As I understand it RMP is being rolled into CRCD and will be day one of three, which is another good idea. Here’s my take. When I showed up Friday I was probably like most, nervous, apprehensive, don’t know anybody, etc. As it turned out RMP was the perfect “tune up” for, in my case, CRM. Got to meet the instructor (Aaron, discussion of instructor later), began doing some drills, meeting other students, albeit compressed into 4 hours. However, the time spent doing zeroing your rifle, speed & tactical reloads, and malfunction clearances was the perfect way to get you into the right mindset. As much as you may think these are boring, tedious, mind numbing they are crucial to running your rifle and from what I saw we all would not be wasting time practicing these drills. In my case I brought an M1A in scout configuration. It is much easier to clear than the AR (in my opinion). That said, I participated in the AR clearances because it seems that I could be faced with having to use a “battlefield” pick up and knowing how to get it back into the fight would obviously have great value.
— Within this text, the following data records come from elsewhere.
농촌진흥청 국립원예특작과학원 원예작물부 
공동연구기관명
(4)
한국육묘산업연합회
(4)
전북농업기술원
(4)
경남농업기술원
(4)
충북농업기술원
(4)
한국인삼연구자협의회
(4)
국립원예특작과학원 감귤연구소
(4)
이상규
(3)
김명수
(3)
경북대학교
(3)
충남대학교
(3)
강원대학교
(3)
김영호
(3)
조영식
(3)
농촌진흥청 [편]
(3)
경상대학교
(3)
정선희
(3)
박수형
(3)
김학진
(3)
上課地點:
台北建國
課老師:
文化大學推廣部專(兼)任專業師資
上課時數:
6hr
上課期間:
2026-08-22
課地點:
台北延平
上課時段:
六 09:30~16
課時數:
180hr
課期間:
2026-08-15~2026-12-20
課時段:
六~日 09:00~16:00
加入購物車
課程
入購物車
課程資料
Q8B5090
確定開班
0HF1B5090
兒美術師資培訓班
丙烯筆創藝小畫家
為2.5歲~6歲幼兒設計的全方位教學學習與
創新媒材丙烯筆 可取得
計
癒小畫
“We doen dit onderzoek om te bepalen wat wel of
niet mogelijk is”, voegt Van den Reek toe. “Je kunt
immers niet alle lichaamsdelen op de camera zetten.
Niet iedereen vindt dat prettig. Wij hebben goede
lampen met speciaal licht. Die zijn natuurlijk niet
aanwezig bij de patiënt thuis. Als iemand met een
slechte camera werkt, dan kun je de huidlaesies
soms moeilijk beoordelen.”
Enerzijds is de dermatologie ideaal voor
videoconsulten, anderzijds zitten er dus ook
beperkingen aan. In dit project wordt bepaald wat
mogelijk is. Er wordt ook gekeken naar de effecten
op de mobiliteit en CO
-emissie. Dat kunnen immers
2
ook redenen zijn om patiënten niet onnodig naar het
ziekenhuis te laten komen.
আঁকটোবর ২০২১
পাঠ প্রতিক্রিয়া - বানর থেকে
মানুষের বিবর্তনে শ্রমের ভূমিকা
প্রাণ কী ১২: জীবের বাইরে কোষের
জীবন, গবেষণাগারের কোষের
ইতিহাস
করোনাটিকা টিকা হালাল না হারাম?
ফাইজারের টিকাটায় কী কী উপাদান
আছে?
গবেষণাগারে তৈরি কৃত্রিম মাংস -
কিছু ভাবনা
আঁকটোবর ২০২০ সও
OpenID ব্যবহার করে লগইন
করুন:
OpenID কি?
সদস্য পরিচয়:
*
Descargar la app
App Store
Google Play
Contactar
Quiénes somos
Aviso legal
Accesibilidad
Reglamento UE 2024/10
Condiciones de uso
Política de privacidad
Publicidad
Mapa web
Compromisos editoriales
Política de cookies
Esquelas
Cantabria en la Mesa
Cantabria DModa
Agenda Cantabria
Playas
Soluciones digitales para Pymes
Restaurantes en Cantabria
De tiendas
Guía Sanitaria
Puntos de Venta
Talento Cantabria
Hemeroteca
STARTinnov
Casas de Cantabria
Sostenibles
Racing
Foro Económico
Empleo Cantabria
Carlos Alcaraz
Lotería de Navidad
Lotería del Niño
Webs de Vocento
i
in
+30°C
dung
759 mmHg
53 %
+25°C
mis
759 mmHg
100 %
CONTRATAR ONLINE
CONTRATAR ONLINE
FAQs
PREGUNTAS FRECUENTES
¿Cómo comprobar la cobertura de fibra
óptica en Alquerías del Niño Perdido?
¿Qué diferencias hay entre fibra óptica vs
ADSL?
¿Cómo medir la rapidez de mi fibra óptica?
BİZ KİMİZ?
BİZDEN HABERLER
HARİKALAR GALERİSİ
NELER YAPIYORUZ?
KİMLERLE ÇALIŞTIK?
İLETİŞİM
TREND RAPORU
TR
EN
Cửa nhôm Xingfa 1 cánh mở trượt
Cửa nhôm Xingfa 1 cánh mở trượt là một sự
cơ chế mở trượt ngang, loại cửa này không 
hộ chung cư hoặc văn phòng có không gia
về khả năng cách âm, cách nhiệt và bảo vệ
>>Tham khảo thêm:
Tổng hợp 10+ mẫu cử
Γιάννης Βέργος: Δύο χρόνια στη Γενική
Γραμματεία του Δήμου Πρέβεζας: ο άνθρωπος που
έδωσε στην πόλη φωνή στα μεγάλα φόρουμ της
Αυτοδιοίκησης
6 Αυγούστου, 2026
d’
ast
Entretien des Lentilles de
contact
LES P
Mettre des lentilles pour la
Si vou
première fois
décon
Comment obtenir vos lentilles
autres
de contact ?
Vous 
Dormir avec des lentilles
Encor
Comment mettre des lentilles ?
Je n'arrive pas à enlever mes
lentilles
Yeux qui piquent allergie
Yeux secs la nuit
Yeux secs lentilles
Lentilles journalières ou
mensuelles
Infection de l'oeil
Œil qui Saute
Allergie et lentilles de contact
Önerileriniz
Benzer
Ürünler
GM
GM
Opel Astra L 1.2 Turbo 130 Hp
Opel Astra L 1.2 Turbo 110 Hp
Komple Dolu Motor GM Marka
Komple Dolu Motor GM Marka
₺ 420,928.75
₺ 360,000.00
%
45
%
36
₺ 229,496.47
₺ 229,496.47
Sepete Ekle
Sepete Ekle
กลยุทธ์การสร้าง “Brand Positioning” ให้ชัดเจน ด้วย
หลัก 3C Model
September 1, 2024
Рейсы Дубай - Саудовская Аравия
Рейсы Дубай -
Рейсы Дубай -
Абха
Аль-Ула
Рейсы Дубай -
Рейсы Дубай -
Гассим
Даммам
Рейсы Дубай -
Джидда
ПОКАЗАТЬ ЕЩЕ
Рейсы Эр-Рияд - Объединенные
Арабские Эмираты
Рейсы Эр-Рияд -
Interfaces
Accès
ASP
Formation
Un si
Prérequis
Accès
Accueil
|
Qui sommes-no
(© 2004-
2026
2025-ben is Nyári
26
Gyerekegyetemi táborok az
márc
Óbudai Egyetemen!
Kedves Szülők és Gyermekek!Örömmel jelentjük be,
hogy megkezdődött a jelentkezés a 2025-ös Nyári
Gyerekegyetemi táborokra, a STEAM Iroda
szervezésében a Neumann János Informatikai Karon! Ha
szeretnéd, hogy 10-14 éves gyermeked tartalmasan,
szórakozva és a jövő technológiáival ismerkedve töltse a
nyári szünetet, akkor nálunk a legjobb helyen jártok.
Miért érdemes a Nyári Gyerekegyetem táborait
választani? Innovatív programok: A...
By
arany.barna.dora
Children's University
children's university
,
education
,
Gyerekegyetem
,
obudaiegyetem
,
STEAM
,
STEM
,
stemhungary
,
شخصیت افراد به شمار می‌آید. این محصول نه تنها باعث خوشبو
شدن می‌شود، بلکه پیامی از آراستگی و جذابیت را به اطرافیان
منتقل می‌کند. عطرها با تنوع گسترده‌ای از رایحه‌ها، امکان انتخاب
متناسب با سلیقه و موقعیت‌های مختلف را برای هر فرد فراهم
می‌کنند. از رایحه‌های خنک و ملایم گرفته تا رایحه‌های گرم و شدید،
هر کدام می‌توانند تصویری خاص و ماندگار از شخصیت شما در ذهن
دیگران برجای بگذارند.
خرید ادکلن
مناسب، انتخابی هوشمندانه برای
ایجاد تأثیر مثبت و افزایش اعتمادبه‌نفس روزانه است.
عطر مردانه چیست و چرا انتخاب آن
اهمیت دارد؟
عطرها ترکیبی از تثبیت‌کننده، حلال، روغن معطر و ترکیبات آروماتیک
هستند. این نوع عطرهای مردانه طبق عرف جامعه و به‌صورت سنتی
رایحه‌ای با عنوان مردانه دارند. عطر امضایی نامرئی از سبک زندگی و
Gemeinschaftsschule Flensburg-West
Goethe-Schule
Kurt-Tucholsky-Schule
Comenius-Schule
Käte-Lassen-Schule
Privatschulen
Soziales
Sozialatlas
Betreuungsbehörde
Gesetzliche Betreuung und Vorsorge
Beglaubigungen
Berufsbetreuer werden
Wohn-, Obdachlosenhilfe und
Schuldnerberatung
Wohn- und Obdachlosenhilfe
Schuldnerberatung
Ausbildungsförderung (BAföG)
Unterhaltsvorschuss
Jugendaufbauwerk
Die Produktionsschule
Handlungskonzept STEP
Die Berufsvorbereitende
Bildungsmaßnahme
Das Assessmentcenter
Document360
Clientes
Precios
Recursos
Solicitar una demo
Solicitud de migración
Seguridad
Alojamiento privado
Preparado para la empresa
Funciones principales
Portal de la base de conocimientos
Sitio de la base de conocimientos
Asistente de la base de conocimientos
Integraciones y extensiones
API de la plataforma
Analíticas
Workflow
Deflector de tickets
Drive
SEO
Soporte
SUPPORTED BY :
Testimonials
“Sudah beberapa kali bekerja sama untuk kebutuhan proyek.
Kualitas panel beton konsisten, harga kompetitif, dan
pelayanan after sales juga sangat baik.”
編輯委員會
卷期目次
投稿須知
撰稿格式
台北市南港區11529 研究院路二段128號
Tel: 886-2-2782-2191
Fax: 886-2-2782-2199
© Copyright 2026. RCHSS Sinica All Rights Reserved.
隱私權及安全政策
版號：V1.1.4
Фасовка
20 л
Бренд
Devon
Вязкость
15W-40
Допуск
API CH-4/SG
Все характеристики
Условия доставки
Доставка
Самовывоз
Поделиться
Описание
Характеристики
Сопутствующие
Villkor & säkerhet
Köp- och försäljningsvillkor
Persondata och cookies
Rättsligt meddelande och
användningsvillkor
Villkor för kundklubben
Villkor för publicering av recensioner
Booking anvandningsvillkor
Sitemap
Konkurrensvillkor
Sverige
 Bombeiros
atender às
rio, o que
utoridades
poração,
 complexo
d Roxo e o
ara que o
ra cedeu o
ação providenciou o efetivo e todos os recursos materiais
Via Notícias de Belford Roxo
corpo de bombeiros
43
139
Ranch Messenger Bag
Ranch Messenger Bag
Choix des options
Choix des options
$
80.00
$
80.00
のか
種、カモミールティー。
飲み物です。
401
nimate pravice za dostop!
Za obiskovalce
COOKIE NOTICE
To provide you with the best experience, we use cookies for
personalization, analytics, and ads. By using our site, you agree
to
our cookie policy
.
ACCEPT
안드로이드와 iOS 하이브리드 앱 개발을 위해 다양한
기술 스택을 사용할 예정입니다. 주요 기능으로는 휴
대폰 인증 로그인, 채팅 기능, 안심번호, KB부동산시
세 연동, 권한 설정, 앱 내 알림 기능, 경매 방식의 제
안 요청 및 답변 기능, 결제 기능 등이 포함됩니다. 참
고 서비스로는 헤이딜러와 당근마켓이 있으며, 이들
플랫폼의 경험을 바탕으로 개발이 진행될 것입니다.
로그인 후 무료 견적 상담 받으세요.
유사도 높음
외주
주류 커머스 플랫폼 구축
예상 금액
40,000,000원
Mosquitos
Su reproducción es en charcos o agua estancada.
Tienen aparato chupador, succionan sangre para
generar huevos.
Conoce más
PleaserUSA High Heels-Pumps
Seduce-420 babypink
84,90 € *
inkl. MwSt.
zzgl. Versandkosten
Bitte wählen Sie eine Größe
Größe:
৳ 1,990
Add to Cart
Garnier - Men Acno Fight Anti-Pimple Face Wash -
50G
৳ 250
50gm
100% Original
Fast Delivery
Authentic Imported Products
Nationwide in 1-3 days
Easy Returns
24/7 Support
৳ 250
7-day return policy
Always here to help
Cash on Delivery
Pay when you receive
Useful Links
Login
Moving onto CRM, this is meat and potatoes. Again, there is going to be some juggling of courses so I will leave to Max what that will but it sounds like another excellent refinement. As stated above, you do not know how important this is until after you have taken it. First let me say that we were fortunate in this class to have only 5 students. I do not know the max size but clearly this was good for the students.
I would say that this class and its format is highest and best use of square range training. Why is that? As I see it, it has been created to build you towards CRCD. How? The curriculum is laddered to slowly and deliberately increase your knowledge, develop skills and create confidence to move you towards stepping into CRCD. As Aaron put it, each segment of the course is a building block. Each building block may have sub building blocks. As an example, malfunctions is a building block with 5 sub-building blocks.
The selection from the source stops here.